Background:
Fish display efficient swimming capabilities not replicable using traditional propellers. Studying and replicating these natural unsteady propulsors can improve underwater unmanned vehicle design. Biological fins varying in stiffness both spatially and temporally, through musculoskeletal control, optimizing thrust. The lab's current fin mechanism involves a rigid 3D-printed hydrofoil that actuates ("flaps") about a shaft at its leading edge (Fig. 1). They required a way to temporarily manipulate the fin's stiffness through the effective torsional spring constant of this shaft.
Objective:
Develop a tunable stiffness mechanism for a robotic hydrofoil fin that can vary its torsional stiffness in real-time during flapping motions for future experimental studies.
Methodology:
The fin's leading edge is fixed to a shaft. I designed a new mechanism employing a flexible PLA beam fixed to this shaft (Fig. 2, 3). A pin carriage can move along the length of this beam via motorized belt drive, changing the effective beam length and, consequently, the equivalent torsional spring constant of the fin's shaft. The carriage was belt-driven by an Arduino-controlled stepper motor, housed within my design. This whole mechanism and its electronics had to be mountable on the existing experimental rig consisting of a shaft-heaving mechanism fixed to a larger stationary frame (Fig. 2).

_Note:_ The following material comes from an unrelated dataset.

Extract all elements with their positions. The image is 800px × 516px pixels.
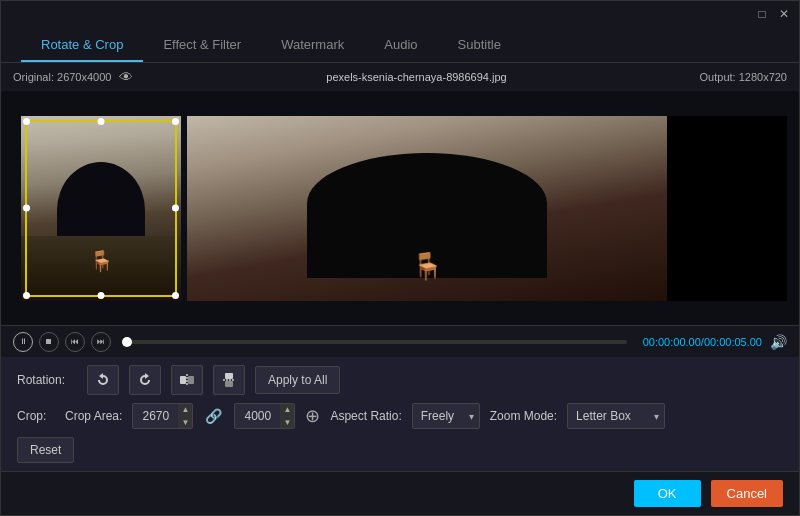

Detailed CAD models were produced to optimize the dimensions for material efficiency and functionality. The actuator (a stepper motor) was programmed via Arduino to be able to adjust the effective fin stiffness at any moment (Fig. 3). To be able to achieve desired fin stiffness values, however, the underlying elastic behavior of the 3D-printed stiffness mechanism (beam and pin) needed to be modeled mathematically based on experimental data.
I derived the mechanism’s torsional stiffness as a function of pin position by hand using Euler–Bernoulli beam theory, then experimentally via static calibration tests, where known torques were applied to the fin (Fig. 4). Angular deflections were measured to establish the torque-deflection relationship of the fin shaft. Data were recorded to determine the effective torsional stiffness (k_eq) at different pin positions along the beam (Fig. 5,6).
Key Results:
Calibration tests confirmed the linear behavior of the stiffness mechanism with an R² value of 0.98 in the torque vs. deflection regression models. Hence, the bending beam mechanism is equivalent to a torsional spring attached to the central shaft, by Hooke's law, and the derived elastic function (pin position vs. k_eq) can be used to program this mechanism to modulate the effective fin stiffness in any time-varying pattern (Fig. 6).
Conclusion:
These results demonstrate that the hydrofoil stiffness modulator can reliably vary fin stiffness, enabling experimental analysis of bio-inspired propulsion. This mechanism can be used to significantly enhance propulsive efficiency by optimizing thrust in sync with the flapping cycle, with implications for the design of next-generation underwater vehicles. My work, from detailed CAD design to rigorous experimental validation, contributes a replicable approach for integrating tunable mechanical properties in dynamic fluid environments. The lab can now use my mechanism in their fin propulsion rig to understand the hydrodynamic impact of variable fin stiffness in water channel tests.